BOTH the carrot and the stick are EXTRINSIC. Now, I might consider one to be a bad form of extrinsic motivation and the other to be a better form of extrinsic motivation, but they are both extrinsic. By all means, the stick IS necessary to implement at certain times. But it is usually best implemented as a punishment after something has already happened, NOT as a deterrent that you verbalize to try to inspire some opposite positive action. In looking forward, the carrot is more effective in getting others to aspire to goals or targets you would like them to achieve. Desire-based motivation simply works better than fear-based motivation, virtually every time.

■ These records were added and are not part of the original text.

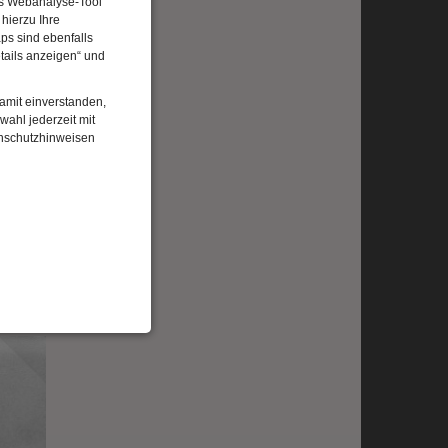
Das Webanalyse-Tool
hierzu Ihre
ps sind ebenfalls
tails anzeigen“ und
damit einverstanden,
wahl jederzeit mit
enschutzhinweisen
952
ssor
de. In
trie
en aus
ung
eiter
enbezogenen Daten
 gespeicherten Daten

But the real secret to long-term success for anyone is developing INTRINSIC motivation. While the stick serves little purpose beyond providing a consequence for bad behavior or unacceptable results, the carrot can at least move people along in the process in the short-term. The next step after this is to eventually eliminate the need for external rewards all together. By recognizing not only the achievement of goals and targets, but also the small steps in the right direction, leaders can begin to cause people to have a greater enjoyment of what they are doing. And when people enjoy their work, they will become more and more motivated to do the job well. What develops here is a feeling that the greatest reward of a job well-done is simply to have done it.


  • Provide encouragement to others to achieve goals, reach targets, or engage in the behaviors that you want to see. Keep work fun and inspiring.
  • Avoid verbalizing concepts centered around what you don’t want.

The mind can’t dwell on the reverse of an idea.” Dr. Maxwell Maltz

  • Notice and recognize the positive steps that people make in the direction of their targets.
  • Celebrate success, as often as you can. Small wins, added up, become major victories, both in business and in life.
  • Create a culture where learning and self-improvement becomes the central piece of achieving long-term success. If you can help develop lifelong learners, they will succeed at almost anything!

Put this all together, and you have the makings of long-term, sustained intrinsic motivation, both for your workforce and for your family.